For the first time in my life, I’m about to do something out of my comfort zone. What I am about to write is authentic, but I don’t want anybody to take it the wrong way or out of context. It is in my heart to write this out. It should be in my journal, but writing this in my journal is not enough for me. What I want to accomplish here is to get this off my chest and share something I don’t always share. I keep most of my feelings to myself, but today, I have to release this feeling I have. I want to bring attention without making anybody feel uncomfortable. Still, I don’t have the guts to say it to everybody or one person.

Two months ago, my eyes and soul were amazed at the writing I saw. But, of course, everybody that writes blogs has a unique writing style. I love coming on to WordPress to see the writing people have. I am blessed to be able to witness writing that is different from authors that write books and publishes them. But unfortunately, some people believe that the blog writing world is not practical. I’m afraid I have to disagree with this statement for those who say it because they never read true, creative blogs. What people don’t understand is that blogs can be helpful for information or for those who want to share their talents in writing. People thrive off information and different ideas to help them. I saw a lot on WordPress, and the people I follow are impressive and talented creative writers. But, unfortunately, everybody I follow makes my blogs look amateurish, like a fish out of water. Yet, I can tell the amount of work people put into their blogs to make it such a fantastic piece of writing. Creative writers that write short stories are outstanding. You may need to hear this. But, if you feel like me, please don’t because everybody’s writing is perfect. I can’t get on to everybody’s writing post to thank them and tell them how much I enjoy their writing but know your work is unnoticed. A lot of time and effort goes into each written post, and that is time you will never get back.

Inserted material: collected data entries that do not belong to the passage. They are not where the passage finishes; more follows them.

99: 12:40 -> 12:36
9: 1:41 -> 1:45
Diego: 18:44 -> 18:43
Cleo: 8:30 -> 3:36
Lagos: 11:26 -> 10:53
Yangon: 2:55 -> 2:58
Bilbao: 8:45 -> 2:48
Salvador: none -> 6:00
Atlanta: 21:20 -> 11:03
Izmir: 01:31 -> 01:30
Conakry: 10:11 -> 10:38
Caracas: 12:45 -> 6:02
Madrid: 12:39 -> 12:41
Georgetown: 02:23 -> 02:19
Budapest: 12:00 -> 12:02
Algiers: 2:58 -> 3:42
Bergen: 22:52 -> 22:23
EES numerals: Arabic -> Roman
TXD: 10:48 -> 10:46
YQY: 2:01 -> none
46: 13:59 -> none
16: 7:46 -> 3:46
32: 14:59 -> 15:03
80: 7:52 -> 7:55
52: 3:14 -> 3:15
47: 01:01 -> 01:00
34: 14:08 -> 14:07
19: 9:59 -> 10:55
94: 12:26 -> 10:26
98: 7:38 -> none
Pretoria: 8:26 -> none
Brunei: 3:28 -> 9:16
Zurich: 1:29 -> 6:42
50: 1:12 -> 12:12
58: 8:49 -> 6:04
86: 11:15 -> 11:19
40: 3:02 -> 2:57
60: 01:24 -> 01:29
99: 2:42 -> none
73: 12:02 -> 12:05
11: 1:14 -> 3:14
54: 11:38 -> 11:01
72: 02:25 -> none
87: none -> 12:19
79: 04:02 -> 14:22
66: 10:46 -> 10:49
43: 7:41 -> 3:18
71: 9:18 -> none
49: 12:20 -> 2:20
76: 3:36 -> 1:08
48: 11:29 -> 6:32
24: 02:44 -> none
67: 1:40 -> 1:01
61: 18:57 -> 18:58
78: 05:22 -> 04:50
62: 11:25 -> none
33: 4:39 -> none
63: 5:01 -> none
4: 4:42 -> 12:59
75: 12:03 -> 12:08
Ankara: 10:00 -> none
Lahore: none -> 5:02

So, if you hear people talk about blogs are not practical, take it with a grain of salt.

I’m not particularly eager to single anybody out, but I have to. My real reason for writing this is that one person sticks out to me. I’m not calling out this person. I don’t know this person, but it feels like I have known them for a long time. This person stands out after reading short stories that I don’t read. They have a way with their words, and I feel refreshed after reading them. This person is talented at what they do. Every time they put out a new short story or creative writing, there is a renewed sense of writing in me. But I never go through with creative writing because I don’t have it in me to write a short story or do some creative writing. But this person releases a temporary beast in me to do writing, but I stop and never finish. This person inspires me, and I admire this person every day. They will never know that unless I tell them personally, which I never do. I’m not good with words, which may be jibberish to many of you because what goes on in my head never comes out write (right) on paper. This person has my heart and soul when it comes to writing. It is hard to explain why I’m attracted to their writing. Maybe they are going through something I can relate to, or this person is a soulmate and doesn’t realize it. I honestly don’t know. If anybody reads my blogs, I don’t open up to people, and it is hard for me to do that.

I don’t feel any better, but this is a start because there are plenty of things I should be saying. Unfortunately, my ego is in the way, and that is fine. At least I did this much. There may be another post with more; there may not be. But this is where I will stop. Thank you, everyone, for taking the time to read this, and thank you to everyone who writes blogs. You guys rock!